# Honda GX31 - Weed trimmer



## Tradesman (Jun 3, 2008)

I have a customer who rented a Honda weed trimmer (with GX31 engine) from me & proceeded to use it for a couple of hours WITH the choke on... until it basically lost power & then brought it back.

It starts fine & stays running at idle, but has lost *all* power. It basically runs very slow & then bogs out when it's given much fuel at all... it runs _slightly_ better with the choke left on (just to give you more information for your troubleshooting advice).

The manual gives very limited information (other than take it to a dealer)... can anyone tell me what happens when an engine is run for some time with the choke on?

I changed the spark plug (fouled) & cleaned the air filter... this unit does not have a spark arrester on it (although the manual shows that it should)... I'm running out of things to try.

Could it just be seriously flooded? If so, any tricks that I could try? Customer definitely knows that he ran it wrong... but I'd rather try a few things before charging him a repair that might be something small.

Any help you can give me would be great.


----------



## Tradesman (Jun 3, 2008)

Oh... I changed the oil on this trimmer, as well... and it's got fresh fuel. I took the air filter completely off to see if that made a difference.
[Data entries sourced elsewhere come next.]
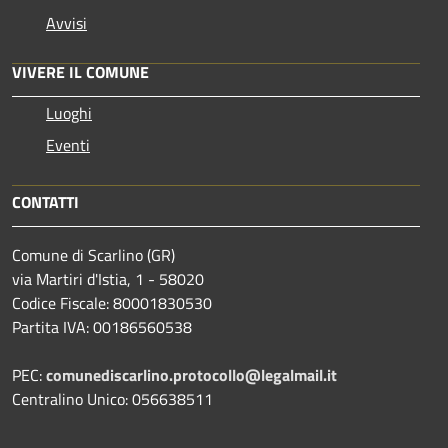
Avvisi
VIVERE IL COMUNE
Luoghi
Eventi
CONTATTI
Comune di Scarlino (GR)
via Martiri d'Istia, 1 - 58020
Codice Fiscale: 80001830530
Partita IVA: 00186560538
PEC:
comunediscarlino.protocollo@legalmail.it
Centralino Unico: 056638511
It DID gain power for about 3 seconds & then bogged out and stalled.


----------



## Tradesman (Jun 3, 2008)

Oh... and I forgot, I am female... and yes, I do all the maintenance on our equipment & small repairs as long as I've got a manual to go by... but I'm lacking the experience needed to trouble shoot this one.

Please reply.


----------



## 30yearTech (Sep 14, 2006)

Running the engine with the choke should not do to much to it, however it can dilute the oil with gas and wash the lubricating oil from the cylinder. It's unusual that the engine will run with the choke on for an extended period of time. 

No, it's not flooded if it starts and runs. I would inspect the following: fuel filter/pickup in tank, possibly dirty. Carburetor problem, filter screen possibly plugged with debris. Valves out of adjustment.


----------